A coil of wire with 100 turns and a cross-sectional area of 0.1 m2 lies with its plane perpendicular to a magnetic field of magnitude 1 T . (a) Describe in your own words the meaning of magnetic flux (b) calculate the total magnetic flux passing through the coil. (c) If the coil is rapidly removed from the magnetic field in a time of 0.2s, what is the average induced voltage in the coil?

Homework Equations

Φm = B*A

The Attempt at a Solution

I know what magnetic flux is, so I'm looking for help with (b) and (c) please.

 

[Rick88]

For a coil of N turns, \Phi=NBA.
You know all the three variables, so that's an easy calculation for b).

For c), you need to use Faraday's Law of Induction \epsilon=(-)d\Phi/dt.
I put the minus in brackets because you really need the magnitude of the voltage, not its direction. But the minus should indeed be there.
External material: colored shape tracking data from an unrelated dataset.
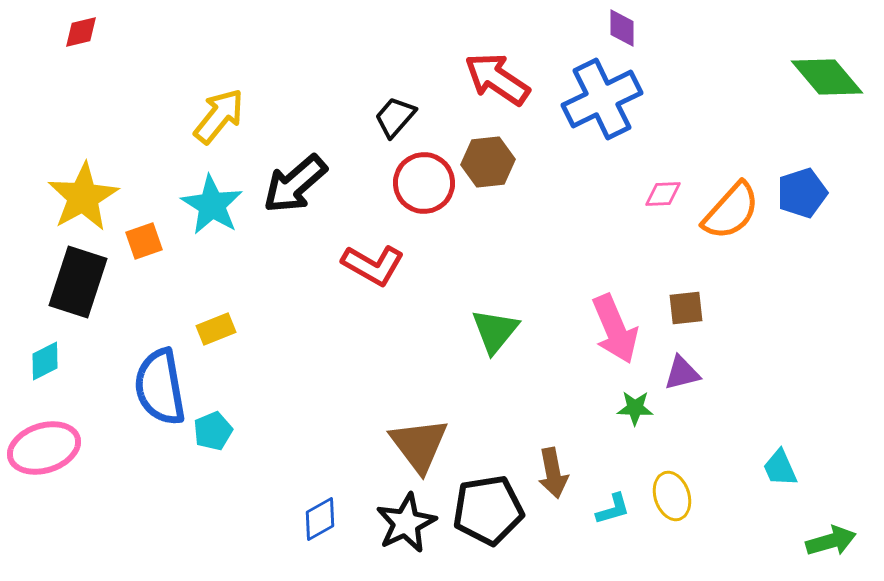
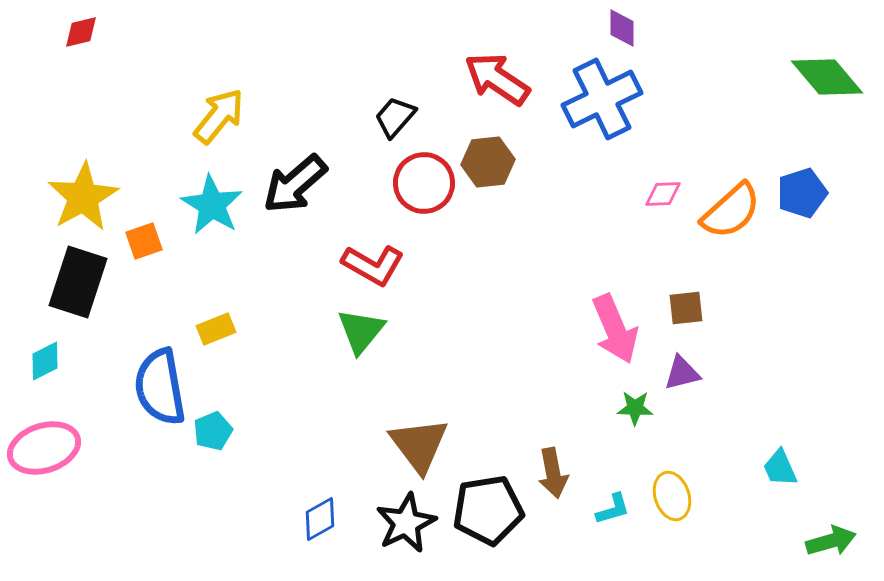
orange semicircle: rotated 6 degrees clockwise
green triangle: moved 134 px left
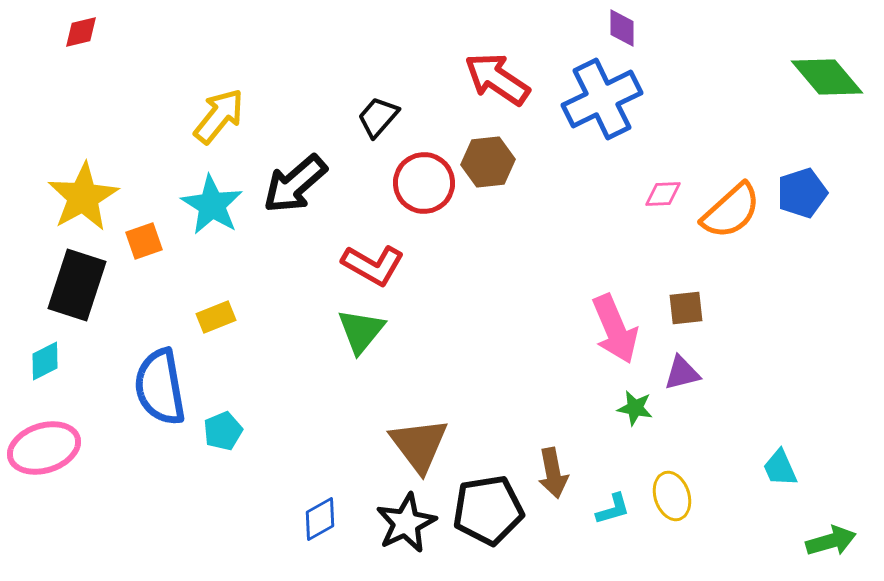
black trapezoid: moved 17 px left
black rectangle: moved 1 px left, 3 px down
yellow rectangle: moved 12 px up
green star: rotated 9 degrees clockwise
cyan pentagon: moved 10 px right
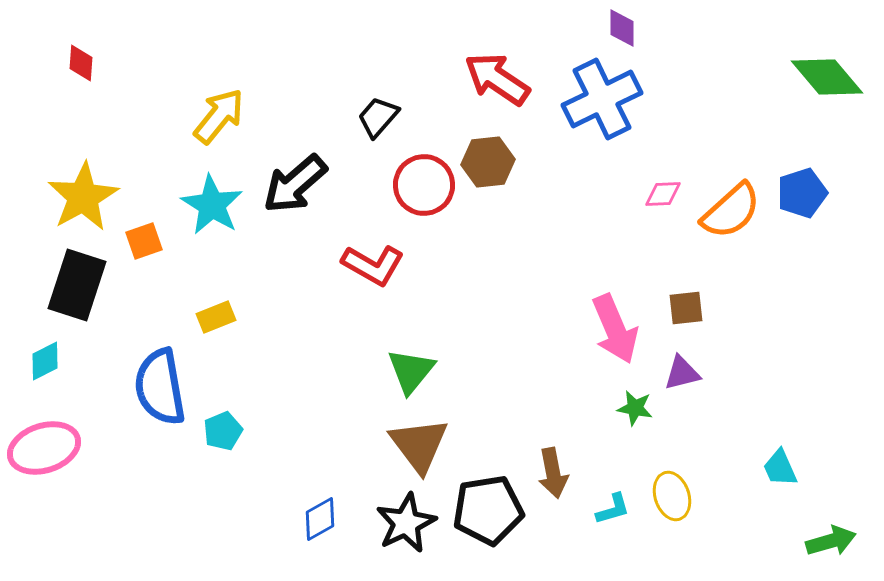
red diamond: moved 31 px down; rotated 72 degrees counterclockwise
red circle: moved 2 px down
green triangle: moved 50 px right, 40 px down
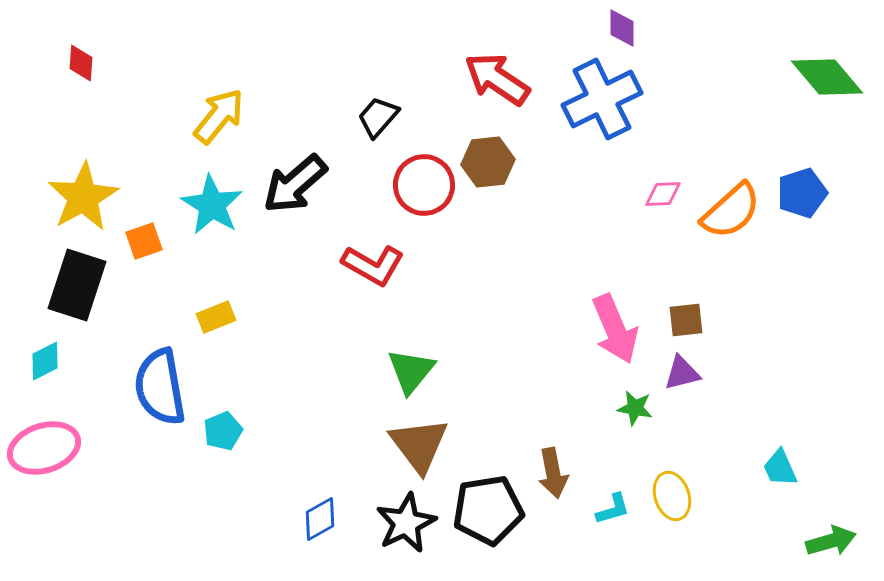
brown square: moved 12 px down
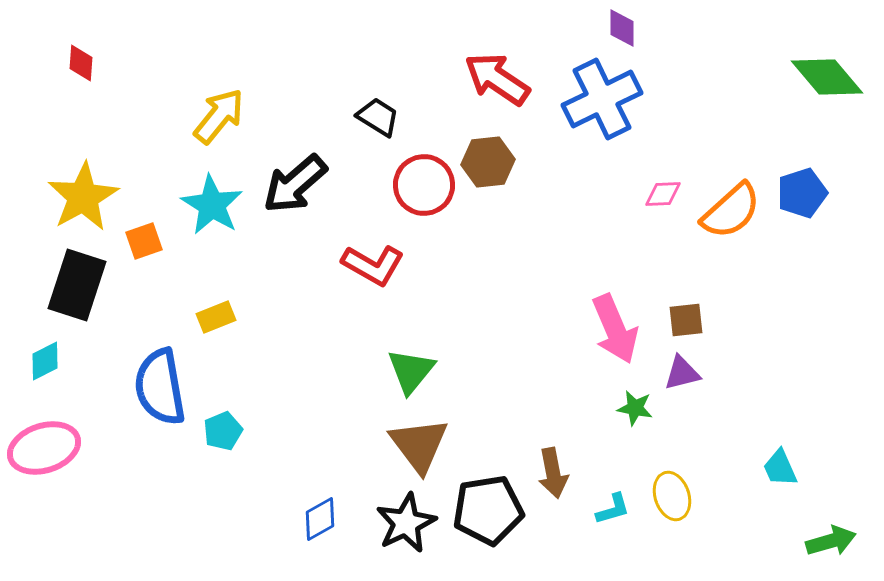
black trapezoid: rotated 81 degrees clockwise
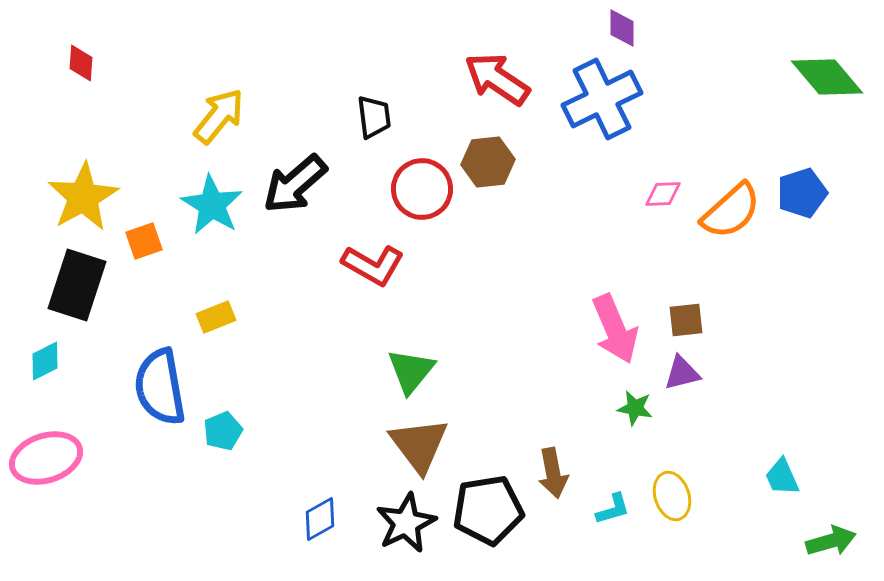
black trapezoid: moved 4 px left; rotated 51 degrees clockwise
red circle: moved 2 px left, 4 px down
pink ellipse: moved 2 px right, 10 px down
cyan trapezoid: moved 2 px right, 9 px down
Again, it's just substitution :)


R.

 

[agilic]

For a coil of N turns, LaTeX Code: \\Phi =NBA.
You know all the three variables, so that's an easy calculation for b).

For c), you need to use Faraday's Law of Induction LaTeX Code: \\epsilon =(-)dLaTeX Code: \\Phi /dt.
I put the minus in brackets because you really need the magnitude of the voltage, not its direction. But the minus should indeed be there. Again, it's just substitution :)


R.

So for (b), it's just (100)(0.1^2)(1). That gives a magnetic flux of 1. Does it look like I did that right?

 

[Rick88]

So for (b), it's just (100)(0.1^2)(1). That gives a magnetic flux of 1. Does it look like I did that right?

I thought the area was 0.1 m^2. How come it's squared now?

 

[agilic]

I thought the area was 0.1 m^2. How come it's squared now?

That's weird that the question is phrased like that. What is the difference between 0.1^2 m and 0.1 m^2? And how do I set up the equation in this case?

 

[Rick88]

well, an area has the units of m^2, as you know.
So saying that the area is 0.1^2 m makes no sense.

Therefore from what you've written above, you have A=0.1 [m^2], and all you need to do is plug it into the equation in the same way as before.

So you would have 100*0.1*1 . R.

 

[agilic]

well, an area has the units of m^2, as you know.
So saying that the area is 0.1^2 m makes no sense.

Therefore from what you've written above, you have A=0.1 [m^2], and all you need to do is plug it into the equation in the same way as before.

So you would have 100*0.1*1 .


R.

Right. Sorry, I had a brain cramp. For part (C), does this look right?

(10 T*m^2 - 0) / (0.2s) = 50 V

 

[Rick88]

It indeed does.

R.